The Trust aims to achieve its mission by making it possible for scholars and professionals from India and the UK to develop and share skills relevant to these subjects and to gain access to Indian cultural resources both in India and in the UK.

The Trust’s primary activity is an annual awards programme for individual scholars and museum professionals from both countries in order to enable them to study, carry out research or undertake training in both India and the UK. The awards programme is announced each autumn; awards are made in late March and must be taken up within the subsequent year (1 April to 31 March).

The Trust also administers grants on behalf of the V&A Jain Art Fund, and works in collaboration with the Charles Wallace India Trust with whom it offers an annual joint UK Visiting Fellowship.

 

Dr Sunjay Jain

Museological Developments in the UK

To make an analytical study of museum practices in Britain and assess their relevance to the Indian context

R Balasubramanian

Amaravati marbles: Study and Care

The Government Museum, Chennai holds a very significant collection of sculptures, in particular the sculptures from the Buddhist site of Amaravati. I took up the Fellowship in November 2000 in order to see the collection of Amaravati sculptures in the British Museum and to learn about display and conservation techniques. I learned from the British Museum how they had refurbished the Hotung and Asahi Shimbun galleries. The British Museum has conserved all the Amaravati sculptures and then mounted them on steel frames supported by treated rubber cushions.

Dr Damayanti Datta

Bilingual intelligentsia? Linguistic exchange in 19th Century Bengal

Research on the diffusion of English language and the rise of the bilingual intelligentsia of 19th century Bengal, at the British Library and other UK institutions

Dr Buddha Rashmi Mani

Study of terracotta and clay objects of the Kushan Period (1st to 4th century AD)

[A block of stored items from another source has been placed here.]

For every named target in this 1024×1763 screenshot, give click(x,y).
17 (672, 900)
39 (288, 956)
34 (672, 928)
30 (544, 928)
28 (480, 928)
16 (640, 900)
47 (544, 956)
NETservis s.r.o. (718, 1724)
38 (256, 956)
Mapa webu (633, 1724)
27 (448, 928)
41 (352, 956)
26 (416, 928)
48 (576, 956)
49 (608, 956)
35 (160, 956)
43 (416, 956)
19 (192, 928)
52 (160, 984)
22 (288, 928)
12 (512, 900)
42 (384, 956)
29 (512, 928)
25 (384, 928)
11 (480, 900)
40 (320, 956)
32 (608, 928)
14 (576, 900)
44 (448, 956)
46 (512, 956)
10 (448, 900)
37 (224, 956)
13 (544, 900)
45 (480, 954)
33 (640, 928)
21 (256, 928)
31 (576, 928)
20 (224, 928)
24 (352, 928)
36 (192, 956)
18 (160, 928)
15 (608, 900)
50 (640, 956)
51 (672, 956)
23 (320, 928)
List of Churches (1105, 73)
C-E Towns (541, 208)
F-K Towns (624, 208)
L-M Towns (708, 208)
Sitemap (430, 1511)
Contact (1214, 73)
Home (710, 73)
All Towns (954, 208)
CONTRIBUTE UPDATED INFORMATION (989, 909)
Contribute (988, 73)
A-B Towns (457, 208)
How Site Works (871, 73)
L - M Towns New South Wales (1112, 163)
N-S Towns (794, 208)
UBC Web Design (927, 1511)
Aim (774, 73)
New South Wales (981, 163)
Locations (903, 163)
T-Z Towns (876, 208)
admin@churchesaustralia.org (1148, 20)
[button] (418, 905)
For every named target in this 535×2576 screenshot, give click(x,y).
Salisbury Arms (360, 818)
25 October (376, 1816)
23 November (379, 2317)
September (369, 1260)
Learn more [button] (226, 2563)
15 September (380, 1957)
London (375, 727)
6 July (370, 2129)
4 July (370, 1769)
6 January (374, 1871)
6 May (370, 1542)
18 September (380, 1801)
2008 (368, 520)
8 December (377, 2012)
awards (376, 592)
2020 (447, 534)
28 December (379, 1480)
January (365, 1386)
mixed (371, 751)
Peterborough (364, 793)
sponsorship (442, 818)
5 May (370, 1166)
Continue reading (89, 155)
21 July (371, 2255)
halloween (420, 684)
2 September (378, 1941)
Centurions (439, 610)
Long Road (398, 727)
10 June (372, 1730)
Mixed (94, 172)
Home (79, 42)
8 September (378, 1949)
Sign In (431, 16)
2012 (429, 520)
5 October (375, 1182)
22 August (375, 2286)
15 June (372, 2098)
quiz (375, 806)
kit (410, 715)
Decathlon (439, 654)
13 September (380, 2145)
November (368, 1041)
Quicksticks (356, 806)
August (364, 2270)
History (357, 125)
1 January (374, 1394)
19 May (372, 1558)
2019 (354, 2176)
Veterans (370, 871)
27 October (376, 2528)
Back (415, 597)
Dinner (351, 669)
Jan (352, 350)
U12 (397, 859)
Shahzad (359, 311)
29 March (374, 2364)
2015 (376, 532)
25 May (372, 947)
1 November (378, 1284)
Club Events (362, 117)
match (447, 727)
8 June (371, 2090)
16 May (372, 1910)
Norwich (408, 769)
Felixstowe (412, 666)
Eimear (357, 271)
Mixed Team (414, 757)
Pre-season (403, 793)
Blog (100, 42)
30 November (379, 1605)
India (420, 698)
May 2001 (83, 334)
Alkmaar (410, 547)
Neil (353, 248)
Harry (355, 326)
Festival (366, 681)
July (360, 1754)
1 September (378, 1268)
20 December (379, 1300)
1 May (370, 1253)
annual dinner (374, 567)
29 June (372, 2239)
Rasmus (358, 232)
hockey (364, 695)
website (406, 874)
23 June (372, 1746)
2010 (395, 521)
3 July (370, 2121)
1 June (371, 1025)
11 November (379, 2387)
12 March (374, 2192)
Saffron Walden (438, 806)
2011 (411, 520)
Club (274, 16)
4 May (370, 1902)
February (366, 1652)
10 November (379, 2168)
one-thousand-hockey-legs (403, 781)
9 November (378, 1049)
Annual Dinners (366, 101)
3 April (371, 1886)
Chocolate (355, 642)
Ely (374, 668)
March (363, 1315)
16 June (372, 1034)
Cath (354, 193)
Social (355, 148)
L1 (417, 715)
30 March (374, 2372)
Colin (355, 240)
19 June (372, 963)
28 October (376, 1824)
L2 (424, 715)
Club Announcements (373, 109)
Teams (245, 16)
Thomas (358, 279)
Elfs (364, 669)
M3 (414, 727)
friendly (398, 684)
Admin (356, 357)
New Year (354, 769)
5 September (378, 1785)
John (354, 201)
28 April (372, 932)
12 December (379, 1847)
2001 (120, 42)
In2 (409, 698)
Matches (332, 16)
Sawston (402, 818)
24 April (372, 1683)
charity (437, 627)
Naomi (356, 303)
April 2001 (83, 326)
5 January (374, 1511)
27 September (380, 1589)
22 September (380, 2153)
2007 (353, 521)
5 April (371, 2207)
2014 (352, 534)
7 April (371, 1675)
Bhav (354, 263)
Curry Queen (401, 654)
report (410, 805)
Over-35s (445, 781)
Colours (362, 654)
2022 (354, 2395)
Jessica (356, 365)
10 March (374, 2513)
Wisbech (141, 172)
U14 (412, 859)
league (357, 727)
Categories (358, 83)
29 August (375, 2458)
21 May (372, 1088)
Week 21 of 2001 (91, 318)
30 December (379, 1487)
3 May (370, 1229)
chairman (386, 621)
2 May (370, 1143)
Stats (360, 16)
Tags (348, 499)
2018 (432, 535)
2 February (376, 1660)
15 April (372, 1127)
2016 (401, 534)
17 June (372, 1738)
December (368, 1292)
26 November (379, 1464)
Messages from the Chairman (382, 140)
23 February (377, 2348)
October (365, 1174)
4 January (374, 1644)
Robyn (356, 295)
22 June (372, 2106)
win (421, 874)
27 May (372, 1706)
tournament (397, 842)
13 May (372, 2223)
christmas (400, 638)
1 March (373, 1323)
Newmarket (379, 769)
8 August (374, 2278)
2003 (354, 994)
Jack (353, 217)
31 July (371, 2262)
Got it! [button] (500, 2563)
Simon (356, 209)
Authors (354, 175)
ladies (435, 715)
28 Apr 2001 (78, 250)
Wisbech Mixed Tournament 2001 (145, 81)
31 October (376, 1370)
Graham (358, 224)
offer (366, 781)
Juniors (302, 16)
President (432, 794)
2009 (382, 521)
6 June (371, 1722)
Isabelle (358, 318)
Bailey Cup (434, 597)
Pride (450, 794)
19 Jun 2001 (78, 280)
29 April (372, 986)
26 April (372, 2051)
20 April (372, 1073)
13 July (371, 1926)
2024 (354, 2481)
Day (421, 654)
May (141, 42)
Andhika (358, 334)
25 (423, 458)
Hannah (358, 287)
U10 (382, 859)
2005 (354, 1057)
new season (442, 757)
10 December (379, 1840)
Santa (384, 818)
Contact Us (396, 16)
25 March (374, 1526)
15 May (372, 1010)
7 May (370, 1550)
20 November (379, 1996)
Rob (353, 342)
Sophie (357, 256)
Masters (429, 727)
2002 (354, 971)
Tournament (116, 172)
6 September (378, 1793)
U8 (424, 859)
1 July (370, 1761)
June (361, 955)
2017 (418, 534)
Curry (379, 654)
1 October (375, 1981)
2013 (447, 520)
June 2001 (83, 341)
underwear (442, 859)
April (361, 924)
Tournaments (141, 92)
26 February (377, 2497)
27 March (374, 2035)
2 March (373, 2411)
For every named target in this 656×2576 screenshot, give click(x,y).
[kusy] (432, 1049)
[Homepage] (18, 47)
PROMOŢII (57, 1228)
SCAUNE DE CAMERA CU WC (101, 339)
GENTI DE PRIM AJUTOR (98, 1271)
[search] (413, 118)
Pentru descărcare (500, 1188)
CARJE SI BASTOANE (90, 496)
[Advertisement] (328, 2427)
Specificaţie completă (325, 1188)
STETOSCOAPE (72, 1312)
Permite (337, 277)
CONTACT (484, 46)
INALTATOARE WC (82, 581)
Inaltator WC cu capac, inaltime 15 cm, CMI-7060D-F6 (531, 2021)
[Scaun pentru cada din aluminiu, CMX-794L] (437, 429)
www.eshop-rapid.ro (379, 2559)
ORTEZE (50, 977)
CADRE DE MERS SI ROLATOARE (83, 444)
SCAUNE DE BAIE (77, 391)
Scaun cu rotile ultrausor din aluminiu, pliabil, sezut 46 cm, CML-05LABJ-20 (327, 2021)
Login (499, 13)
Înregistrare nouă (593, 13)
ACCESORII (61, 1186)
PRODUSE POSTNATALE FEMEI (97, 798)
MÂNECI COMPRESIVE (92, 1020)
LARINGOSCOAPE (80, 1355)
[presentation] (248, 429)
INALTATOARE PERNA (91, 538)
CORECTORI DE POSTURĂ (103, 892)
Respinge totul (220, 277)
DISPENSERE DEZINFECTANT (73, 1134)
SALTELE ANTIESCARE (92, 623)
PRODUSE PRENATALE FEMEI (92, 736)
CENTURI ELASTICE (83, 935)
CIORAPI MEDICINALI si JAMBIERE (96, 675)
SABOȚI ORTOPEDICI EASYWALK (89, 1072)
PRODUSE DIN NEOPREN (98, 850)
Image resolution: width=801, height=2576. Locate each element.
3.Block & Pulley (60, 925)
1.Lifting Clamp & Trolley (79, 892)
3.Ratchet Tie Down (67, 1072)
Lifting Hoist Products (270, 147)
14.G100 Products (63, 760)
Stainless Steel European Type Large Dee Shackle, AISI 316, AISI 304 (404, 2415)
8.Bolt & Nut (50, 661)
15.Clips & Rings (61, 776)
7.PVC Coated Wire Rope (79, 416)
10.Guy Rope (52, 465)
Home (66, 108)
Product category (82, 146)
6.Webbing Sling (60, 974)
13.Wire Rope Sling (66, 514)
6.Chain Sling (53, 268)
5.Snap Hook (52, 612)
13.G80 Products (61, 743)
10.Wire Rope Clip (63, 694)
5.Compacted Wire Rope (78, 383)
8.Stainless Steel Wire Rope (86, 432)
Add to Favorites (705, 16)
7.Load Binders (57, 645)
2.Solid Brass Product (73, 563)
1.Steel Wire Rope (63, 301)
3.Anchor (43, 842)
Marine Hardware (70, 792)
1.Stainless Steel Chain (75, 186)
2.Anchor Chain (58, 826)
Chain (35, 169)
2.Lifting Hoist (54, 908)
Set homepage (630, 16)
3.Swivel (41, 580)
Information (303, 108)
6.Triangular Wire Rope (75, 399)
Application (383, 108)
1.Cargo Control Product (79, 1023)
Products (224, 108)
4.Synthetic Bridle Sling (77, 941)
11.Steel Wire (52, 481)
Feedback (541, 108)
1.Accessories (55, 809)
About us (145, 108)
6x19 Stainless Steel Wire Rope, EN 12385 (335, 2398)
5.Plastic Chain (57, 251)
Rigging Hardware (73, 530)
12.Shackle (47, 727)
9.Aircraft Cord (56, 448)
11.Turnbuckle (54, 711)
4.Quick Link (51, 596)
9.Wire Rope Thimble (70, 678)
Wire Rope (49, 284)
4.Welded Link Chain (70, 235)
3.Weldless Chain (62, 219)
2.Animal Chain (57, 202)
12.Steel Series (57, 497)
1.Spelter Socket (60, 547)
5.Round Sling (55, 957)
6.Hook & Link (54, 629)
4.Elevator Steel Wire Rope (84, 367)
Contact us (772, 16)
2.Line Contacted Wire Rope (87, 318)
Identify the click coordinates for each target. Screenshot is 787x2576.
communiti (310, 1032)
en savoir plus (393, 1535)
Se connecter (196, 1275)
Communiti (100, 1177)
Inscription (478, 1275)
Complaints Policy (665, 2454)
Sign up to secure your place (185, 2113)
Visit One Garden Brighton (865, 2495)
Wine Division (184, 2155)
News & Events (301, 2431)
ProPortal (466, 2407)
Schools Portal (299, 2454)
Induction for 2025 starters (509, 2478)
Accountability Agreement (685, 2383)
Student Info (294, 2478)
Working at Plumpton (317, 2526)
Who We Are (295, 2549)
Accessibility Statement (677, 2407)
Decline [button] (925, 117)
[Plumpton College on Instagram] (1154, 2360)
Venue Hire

I am grateful to the Trust for awarding me the Fellowship to study Kushan terracottas in the museums in the UK at the appropriate time when I was excavating sites such as Kanishkapura and Ambaran (Akhnur) in Jammu and Kashmir related to the Kushan period - particularly the latter which is famous for earlier yields of typical Akhnur Buddhist terracotta heads.

Nicholas Barnard

The Early Garden in India

Mark Elliott

Community and Identity in Calcutta

Research into the use of the Indian Museum in Calcutta as a focus of community and individual identity

Dr Jennifer Anne Howes

Mackenzie Collection Exhibition Research

Fieldwork in connection with research on the Mackenzie Collection

Colin Mackenzie (1754-1821) was the first Surveyor General of India. During his time in India he collected drawings of monuments, sculptures, people, animals and anything else that caught his interest.

The Mackenzie collection holds 1,680 drawings, made over more than 30 years. It is the largest single collection of British drawings in the Prints, Drawings and Photographs Section of the British Library's Asia, Pacific and Africa Collections.

T M Sarafoji

A monograph on Sendalai temple, Thanjavur

This grant enabled me to do several things. It allowed me to cover many places on my fieldwork and to meet the costs of photography. A basic idea on inscriptions became my main thrust and focus. This led to studying one temple in detail, and I got the opportunity to examine different dimensions of its structure and organisation.

Anuda Jagdish Geetali

To study the headless goddess in the Indian pantheon

Ratna Sharma

Study of Mithila Painting

From the very beginning I was planning to gain a knowledge of the layers of Mithila painting, especially its relationship with other practices of folk-art. I was, and still am, of the opinion that Mighila painting is a living tradition which is supported by many other folk practices of the region. Its history, myths, usefulness, sociology, social significance, ritual normative patterns, hidden philosophy and last, but not least, the creativity of the women who paint, are very important factors to know.